- Exercise goal
Work out how many lines of the records hold the string "Development", and reply with that number alone.

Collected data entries
——

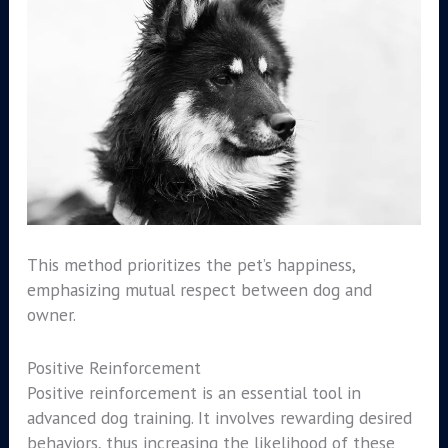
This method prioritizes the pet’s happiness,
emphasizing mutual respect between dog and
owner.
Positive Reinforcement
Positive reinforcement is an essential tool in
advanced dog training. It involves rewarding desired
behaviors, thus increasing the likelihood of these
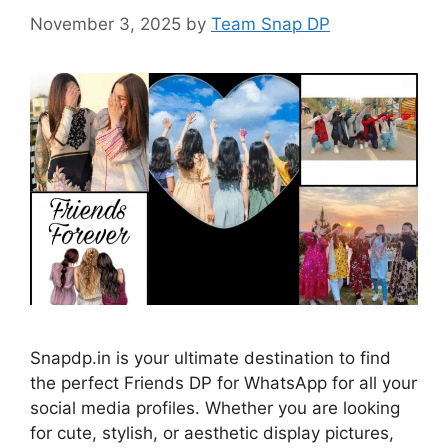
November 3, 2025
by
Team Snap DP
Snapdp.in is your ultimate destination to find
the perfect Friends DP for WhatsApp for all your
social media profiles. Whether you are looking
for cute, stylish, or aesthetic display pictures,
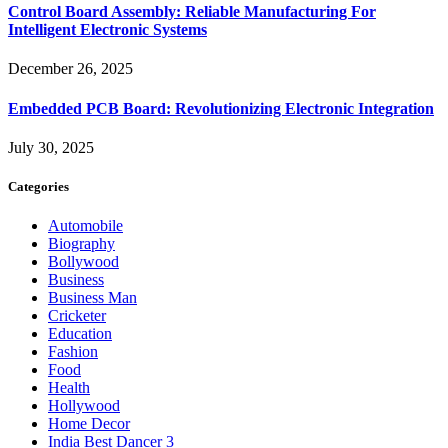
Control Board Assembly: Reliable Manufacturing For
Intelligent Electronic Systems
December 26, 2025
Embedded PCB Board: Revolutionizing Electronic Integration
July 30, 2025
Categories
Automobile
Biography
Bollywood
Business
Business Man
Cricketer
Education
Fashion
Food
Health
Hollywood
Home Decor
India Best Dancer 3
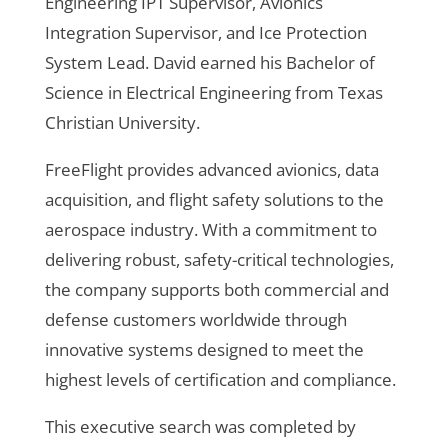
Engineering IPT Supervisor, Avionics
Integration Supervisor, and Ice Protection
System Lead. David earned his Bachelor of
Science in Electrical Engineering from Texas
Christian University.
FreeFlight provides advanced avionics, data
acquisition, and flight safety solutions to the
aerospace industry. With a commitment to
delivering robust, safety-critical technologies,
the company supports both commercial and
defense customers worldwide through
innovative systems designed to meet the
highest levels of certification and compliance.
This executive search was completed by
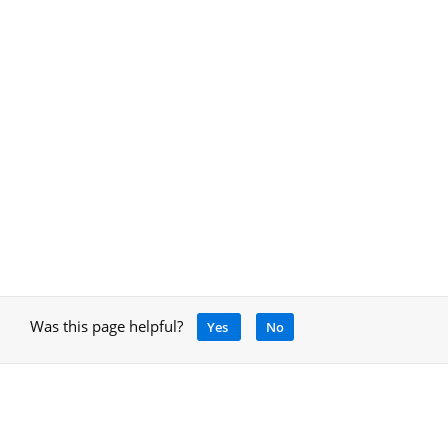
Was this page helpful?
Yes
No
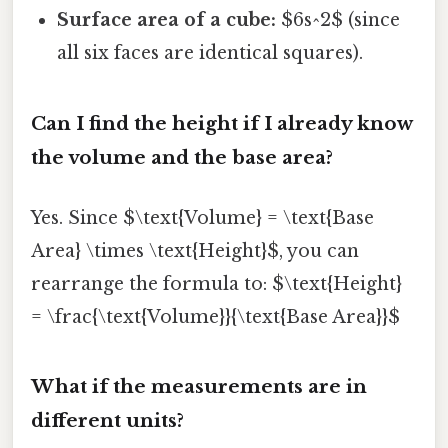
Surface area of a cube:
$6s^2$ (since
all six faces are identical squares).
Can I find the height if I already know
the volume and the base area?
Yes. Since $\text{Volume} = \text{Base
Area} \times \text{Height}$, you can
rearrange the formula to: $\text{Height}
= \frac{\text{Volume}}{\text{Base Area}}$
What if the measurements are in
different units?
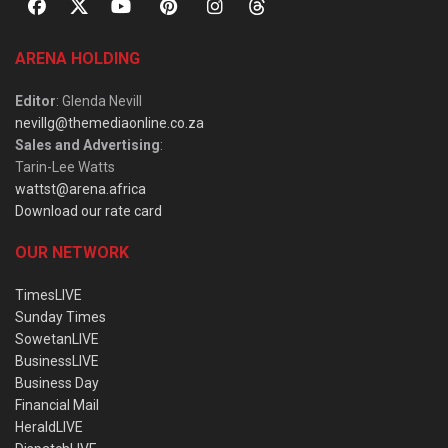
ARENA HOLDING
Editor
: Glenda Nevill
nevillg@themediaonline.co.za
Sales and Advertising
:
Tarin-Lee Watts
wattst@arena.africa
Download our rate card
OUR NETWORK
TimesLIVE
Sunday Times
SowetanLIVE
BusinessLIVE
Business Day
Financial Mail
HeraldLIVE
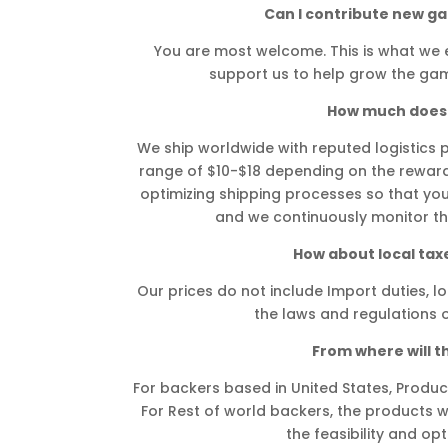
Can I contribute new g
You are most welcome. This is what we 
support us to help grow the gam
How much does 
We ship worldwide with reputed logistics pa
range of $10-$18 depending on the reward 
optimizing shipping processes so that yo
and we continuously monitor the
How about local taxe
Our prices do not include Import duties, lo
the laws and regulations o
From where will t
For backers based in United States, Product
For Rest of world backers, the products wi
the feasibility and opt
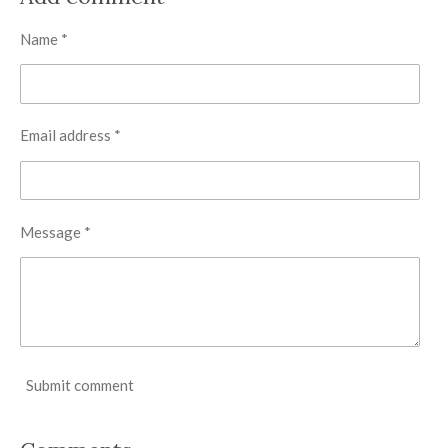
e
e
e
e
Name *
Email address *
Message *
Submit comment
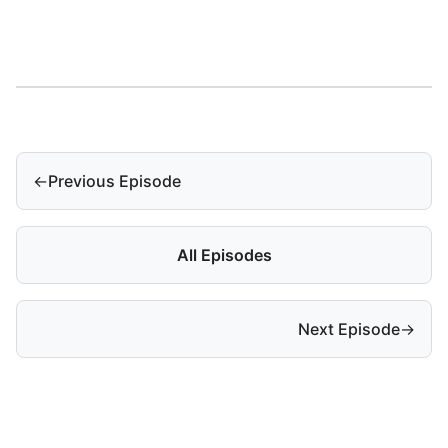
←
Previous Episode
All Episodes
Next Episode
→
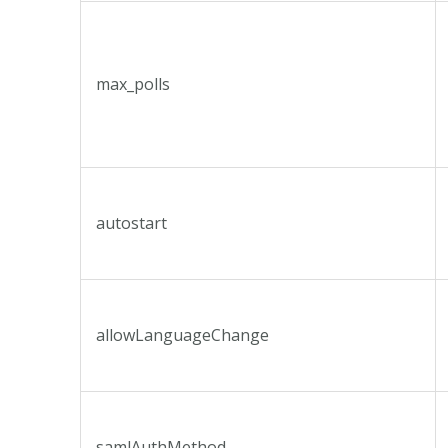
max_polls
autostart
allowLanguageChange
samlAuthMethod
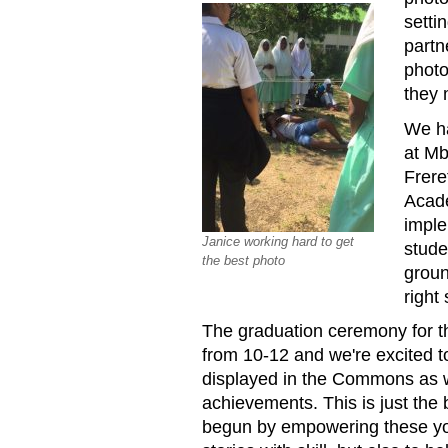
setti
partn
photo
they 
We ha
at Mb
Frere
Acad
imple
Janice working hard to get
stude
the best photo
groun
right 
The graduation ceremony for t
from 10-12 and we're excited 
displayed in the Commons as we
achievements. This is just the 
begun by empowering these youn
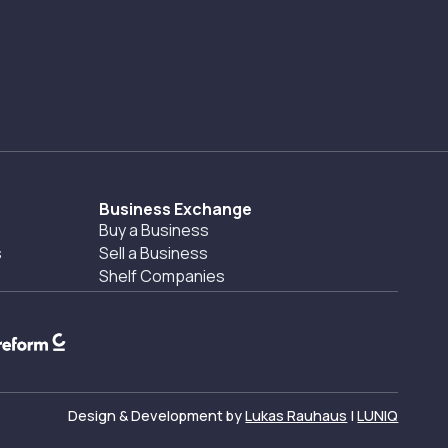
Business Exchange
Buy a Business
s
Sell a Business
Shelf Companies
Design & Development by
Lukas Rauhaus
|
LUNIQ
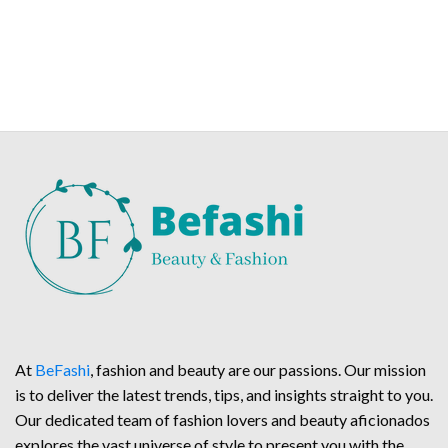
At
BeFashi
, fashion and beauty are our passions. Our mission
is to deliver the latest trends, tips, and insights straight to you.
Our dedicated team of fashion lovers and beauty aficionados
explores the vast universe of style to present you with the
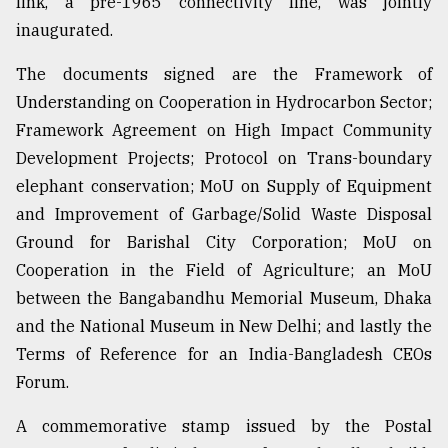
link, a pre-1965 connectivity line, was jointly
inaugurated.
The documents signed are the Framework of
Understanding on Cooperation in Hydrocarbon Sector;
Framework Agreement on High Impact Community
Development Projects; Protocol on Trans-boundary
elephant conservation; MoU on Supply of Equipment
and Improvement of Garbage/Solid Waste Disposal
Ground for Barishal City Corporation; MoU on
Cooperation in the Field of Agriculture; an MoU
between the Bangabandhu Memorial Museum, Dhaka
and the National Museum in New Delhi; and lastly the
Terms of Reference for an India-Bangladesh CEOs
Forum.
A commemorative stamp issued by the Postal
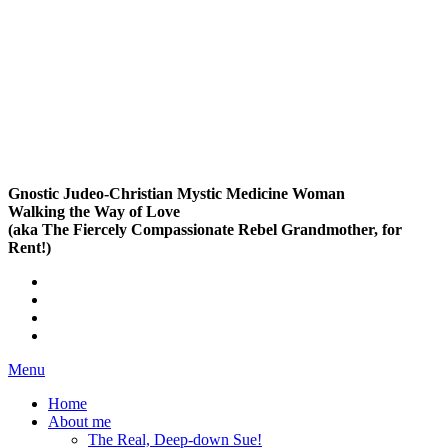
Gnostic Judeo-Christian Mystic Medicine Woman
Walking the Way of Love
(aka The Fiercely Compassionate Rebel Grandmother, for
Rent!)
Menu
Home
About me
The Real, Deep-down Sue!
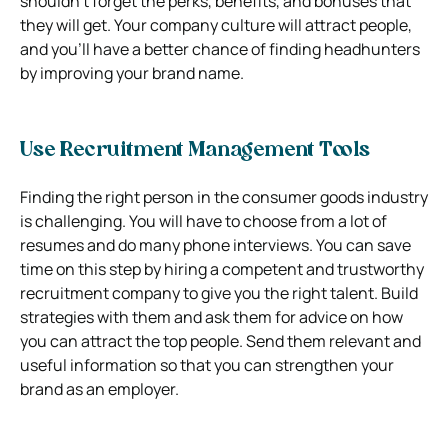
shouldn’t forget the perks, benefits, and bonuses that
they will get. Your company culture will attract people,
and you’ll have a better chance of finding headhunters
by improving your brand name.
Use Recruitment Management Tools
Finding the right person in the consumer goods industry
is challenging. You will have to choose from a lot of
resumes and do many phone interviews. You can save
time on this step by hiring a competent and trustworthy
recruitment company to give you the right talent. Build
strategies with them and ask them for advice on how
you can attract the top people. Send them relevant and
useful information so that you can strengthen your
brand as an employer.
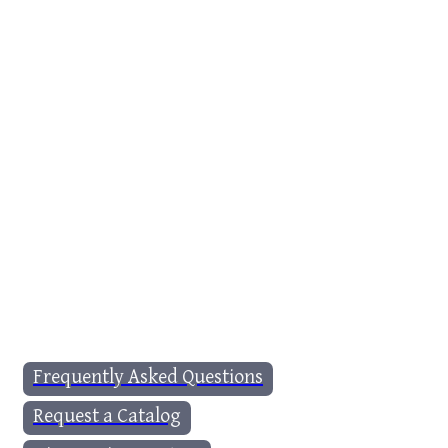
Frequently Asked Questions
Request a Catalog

——

- Task output
2